Breaking up is hard to do
States’ rights, states’ wrongs
“Uncivil Action,” by Jonathan Turley (November 2010), nicely portrayed both sides of the argument for and against secession by the Southern states. The article alludes to the fact that the main justification for secession—the American Revolution—placed states in the same position as the Constitution’s framers. But this justification should be explicitly stated: The 13 original colonies seceded from England to establish a new government to better serve their citizens. Therefore, the right for a people to secede must be admitted or else the United States would have to acknowledge that it was formed illegally. If the right existed for the 13 colonies, it would also exist for the Confederate States of America.
Edward M. Cahill
In reference to “Uncivil Action”: If it is to be understood that the Constitution gives to the federal government only those powers designated by the states, reserves all other powers to the states, and the federal government has not been given the power to secede a state from the union, then that power of secession remains with the states.
I’m curious why Mr. Turley did not bring up Article I, Section 10 of the U.S. Constitution, which clearly lays out what individual states can and cannot do: “No state shall enter into any treaty, alliance, or confederation….” I believe that the formation of the Southern Confederacy is a violation of this clause. This section also declares that “No state shall, without the consent of Congress, lay any duty of tonnage, keep troops or ships of war in time of peace…”—another violation of the Constitution by the state of South Carolina prior to firing on Fort Sumter. Why is everyone afraid to bring this up? Is this a forbidden fruit or something?
The heart of the matter
There seems to be some confusion about what caused the Civil War (Letters, November 2010). In my 50 plus years as a student of the war, a re-enactor and a portrayer of Union Maj. Gen. Edward O.C. Ord, one cold clear fact has come down to me: Slavery was the cause. What “states’ rights” were being violated? Only one: The right to possess as property people of another race for financial gain. The reasons individual soldiers fought were merely complications caused by the initial domino, slavery. Why is America in denial?
James A. Pabian
Spring Green, Wis.
Lookout Mountain memories
Thank you for the article “Shooting Above the Clouds” about Lookout Mountain (November 2010). My husband and I were driving through the mountains on a September night 60-plus years ago, on our honeymoon, when the lights went out on our car. My husband grabbed a spare fuse and inserted it, and the lights came back on. But we were scared they might go out again and stopped at the first hotel we came to and spent the night. I don’t believe there were any road signs in those days indicating what had happened at Lookout Mountain. Now I know the story.
Elaine Manzke Eagon
I read with dismay the articles “Tech revolution coming to Gettysburg” and “Education that spans generations” in your November 2010 issue. Both articles promote the use of super-duper high-tech gadgets at historical sites to engage the younger generation, whose eyes “glaze over after the first 20 minutes…of a traditional guided tour.” Is it any wonder that these same students are unable to focus for any length of time in order to master a skill in school or pass an exam that requires some concentration? If you want to help our country, stop dumbing down everything. You can include some gadgets to make it fun. But gadgets cannot replace the traditional guided tour with its treasures of historical trivia. Our children will live up—or down—to what we demand of them. Don’t sell them short. And don’t bore me out of my mind with glitz and glitter without substance, or I’ll stop visiting sites, too!
New Haven, Conn.
Antietam? No biggie
There it is, in bold letters on the cover of my September 2010 issue of America’s Civil War: “Antietam, the war’s most important battle.” I read and re-read the article to determine its origin, but could find no basis for the claim. On what grounds does the magazine make such an audacious assertion?

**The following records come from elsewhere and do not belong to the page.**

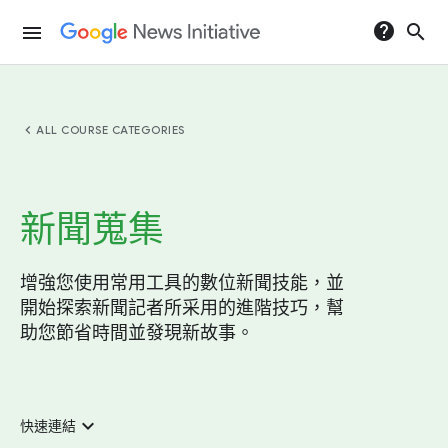
help
search
menu
chevron_left
ALL COURSE CATEGORIES
新聞蒐集
增強您使用常用工具的數位新聞技能，並
開始探索新聞記者所采用的進階技巧，幫
助您節省時間並發現新故事。
expand_more
快速連結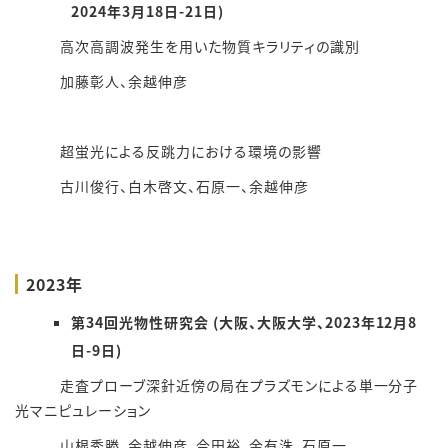
2024年3月18日-21日)
高次高調波発生を用いた物質キラリティの識別
加藤彰人、余越伸彦
超蛍光による反跳力における環境の影響
古川俊行、白木啓文、石原一、余越伸彦
2023年
第34回光物性研究会 (大阪、大阪大学、2023年12月8
日-9日)
走査プローブ深針近傍の局在プラズモンによる単一分子
光マニピュレーション
山根秀勝、余越伸彦、今田裕、金有洙、石原一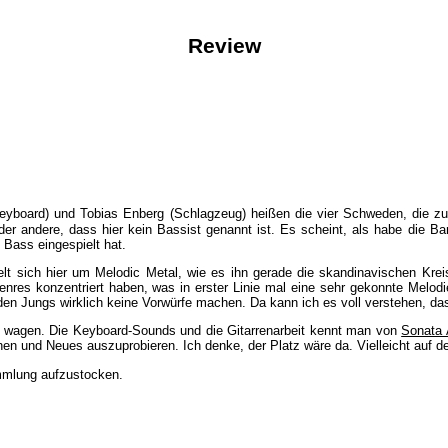
Review
eyboard) und Tobias Enberg (Schlagzeug) heißen die vier Schweden, die z
 oder andere, dass hier kein Bassist genannt ist. Es scheint, als habe die
 Bass eingespielt hat.
 sich hier um Melodic Metal, wie es ihn gerade die skandinavischen Kreise 
enres konzentriert haben, was in erster Linie mal eine sehr gekonnte Melodi
en Jungs wirklich keine Vorwürfe machen. Da kann ich es voll verstehen, das
 zu wagen. Die Keyboard-Sounds und die Gitarrenarbeit kennt man von
Sonata 
en und Neues auszuprobieren. Ich denke, der Platz wäre da. Vielleicht auf d
ammlung aufzustocken.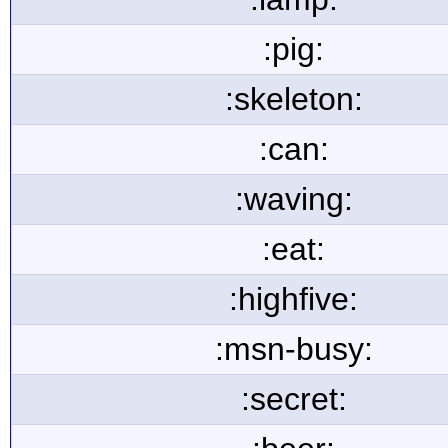
:pig:
:skeleton:
:can:
:waving:
:eat:
:highfive:
:msn-busy:
:secret: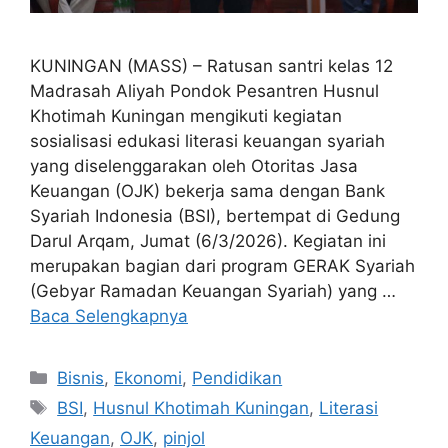
KUNINGAN (MASS) – Ratusan santri kelas 12
Madrasah Aliyah Pondok Pesantren Husnul
Khotimah Kuningan mengikuti kegiatan
sosialisasi edukasi literasi keuangan syariah
yang diselenggarakan oleh Otoritas Jasa
Keuangan (OJK) bekerja sama dengan Bank
Syariah Indonesia (BSI), bertempat di Gedung
Darul Arqam, Jumat (6/3/2026). Kegiatan ini
merupakan bagian dari program GERAK Syariah
(Gebyar Ramadan Keuangan Syariah) yang …
Baca Selengkapnya
Kategori
Bisnis
,
Ekonomi
,
Pendidikan
Tag
BSI
,
Husnul Khotimah Kuningan
,
Literasi
Keuangan
,
OJK
,
pinjol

Sure, Antietam is where Robert E. Lee suffered his first defeat. The battle that allowed Abraham Lincoln to issue his Emancipation Proclamation, which in turn dissuaded foreign powers from recognizing the Confederacy. But so what? The war raged on.
I would argue that the Battle of Nashville, December 15-16, 1864, is the single most important battle of the Civil War. It did not have the most men engaged, produce the greatest number of casualties or include either side’s most prominent commanders. Yet no other battle would have resulted in such significant consequences had the outcome gone the other way.

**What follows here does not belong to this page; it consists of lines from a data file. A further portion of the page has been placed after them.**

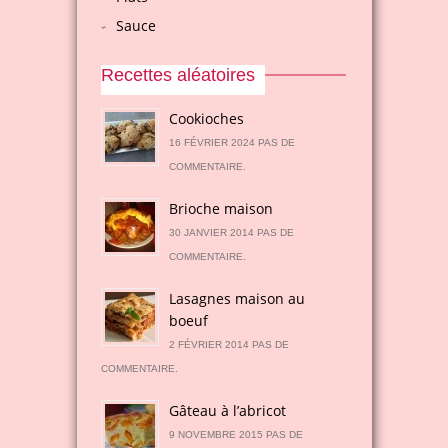
Sauce
Recettes aléatoires
Cookioches
16 FÉVRIER 2024 PAS DE
COMMENTAIRE.
Brioche maison
30 JANVIER 2014 PAS DE
COMMENTAIRE.
Lasagnes maison au
boeuf
2 FÉVRIER 2014 PAS DE
COMMENTAIRE.
Gâteau à l’abricot
9 NOVEMBRE 2015 PAS DE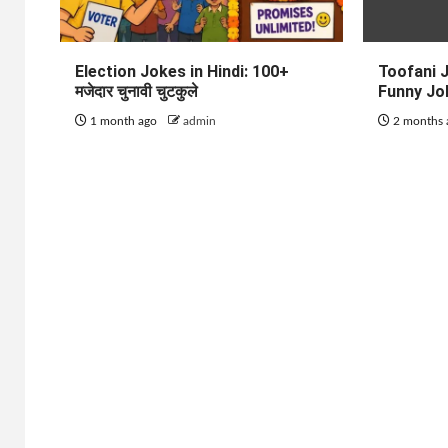
Election Jokes in Hindi: 100+
Toofani J
मजेदार चुनावी चुटकुले
Funny Jo
1 month ago
admin
2 months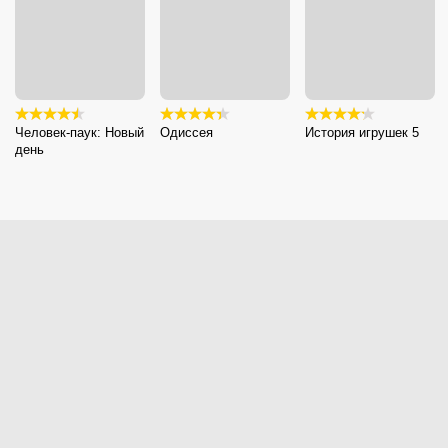
Человек-паук: Новый
Одиссея
История игрушек 5
день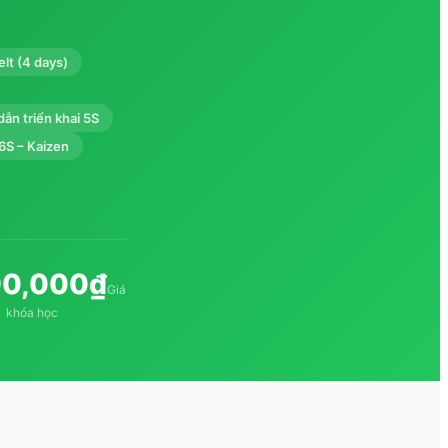
lt (4 days)
ẫn triển khai 5S
 6S – Kaizen
90,000₫
Giá
khóa học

If Confederate General John Bell Hood had won, would Union General Ulysses S. Grant have been forced to abandon Petersburg, Va., to deal with the Army of Tennessee? Grant, in his memoirs, even stated: “I was never so anxious during the war as at that time.” The Union was broke and sales of war bonds were lagging. In 1864, Secretary of War Edwin M. Stanton confided to Lincoln: “The rebellion must be suppressed in the coming campaign or the effort abandoned.”
A Confederate victory at Nashville might have tipped the scale toward a negotiated peace. But Union General George Thomas defeated Hood, and then chased him all the way back to Alabama. Within a month, Hood was relieved of command and his remaining soldiers parceled out to other armies.
Otherwise, we all might need passports to travel between the United States and the Confederate States of America.